### Task statement
Every line below that has the string "vůči" needs to be copied.

### Given data

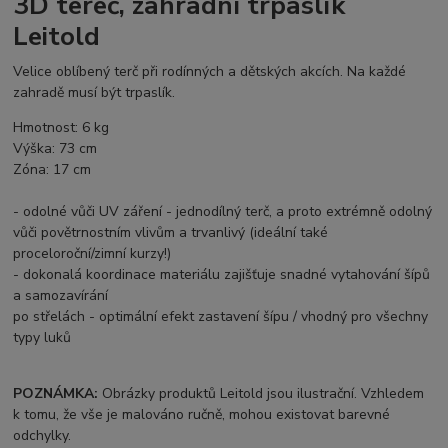
3D tereč, zahradní trpaslík
Leitold
Velice oblíbený terč při rodínných a dětských akcích. Na každé
zahradě musí být trpaslík.
Hmotnost: 6 kg
Výška: 73 cm
Zóna: 17 cm
- odolné vůči UV záření - jednodílný terč, a proto extrémně odolný
vůči povětrnostním vlivům a trvanlivý (ideální také
proceloroční/zimní kurzy!)
- dokonalá koordinace materiálu zajišťuje snadné vytahování šípů
a samozavírání
po střelách - optimální efekt zastavení šípu / vhodný pro všechny
typy luků
POZNÁMKA:
Obrázky produktů Leitold jsou ilustrační. Vzhledem
k tomu, že vše je malováno ručně, mohou existovat barevné
odchylky.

### Exercise output
- odolné vůči UV záření - jednodílný terč, a proto extrémně odolný
vůči povětrnostním vlivům a trvanlivý (ideální také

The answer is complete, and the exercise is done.